This view was reflected in the opinion of the Court in Cromwell v. Benson wherein the Court approved conferral of broad fact-finding and adjudicative authority on administrative agencies as consistent with the requirements of both due process and the separation of powers. Administrative agencies, Justice Hughes said, were necessitated “by the increasing complexities of our modern business and political affairs.” Later, in Humphrey’s Executor v. US and Myers v. US, the Court held that with respect to independent agencies exercising legislative and judicial functions, Congress might constitutionally restrict the President’s removal power as it had in the Act. Interestingly, the obiter stated that the President had sole power to remove purely executive officers in any manner he chose.
Role of the Judiciary
This brings us to the next aspect which is the importance of the role played by the judiciary during the New Deal reforms. It issued landmark judgment on many aspects such as the scope of federal power, the separation of powers, and constitutional protections for property rights. The judiciary’s contribution to New Deal reform can be analyses in two stages.
In the first stage (1935-1937), the Judiciary became a protector of ‘civil rights and liberties.’ The conservative majority of the court struck down many of FDR’s proposed reform legislations. The basis behind their decisions was (i) that the due process clause limited the power of the Government to regulate and (ii) that delegation of power to the executive could not be arbitrary and excessive.
Panama v. Ryan – authorized the President to prohibit the interstate shipment of “contraband” or “hot” oil produced in violation of quotas imposed by the state of production. The delegation of powers to the president was excessive as there was nothing in the section that guided the President concerning the circumstances under which he was to prohibit interstate transportation of hot oil. He had been conferred an unlimited legislative authority.
Schechter Poultry Corp. v. United States, the famous “sick chicken” case – section authorized the President to prescribe codes of fair competition to govern various trades and industries, and to approve codes proposed by trade and industry representatives. The section prescribed neither rules of conduct nor any meaningful standard to guide the exercise of the President’s “virtually unfettered” discretion to prescribe and approve codes. Additionally, it held that the Congress might authorize the executive branch to promulgate subordinate legal rules, so long as the legislation established standards sufficient to guide and confine the discretion of the executive in carrying out the declared legislative policy. But Congress could not alienate the essential legislative functions with which it was vested.

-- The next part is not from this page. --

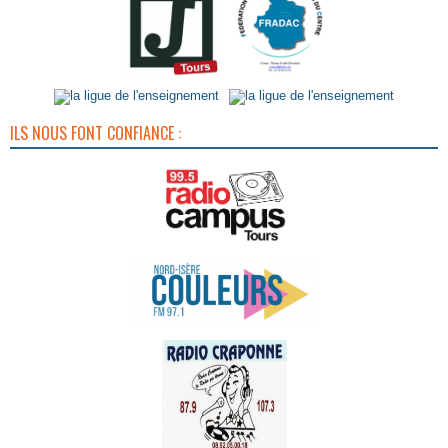
ILS NOUS FONT CONFIANCE :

Carter v. Carter Coal Co. – The Bituminous Coal Act regulated the price at which bituminous coal moved in interstate commerce. It was struck down as the delegation of legislative power, not to a government official, but to private parties having interests possibly and often actually adverse to the competitors over whom they would wield such power, was “clearly arbitrary” and thus a denial of the rights safeguarded by the Fifth Amendment’s Due Process Clause.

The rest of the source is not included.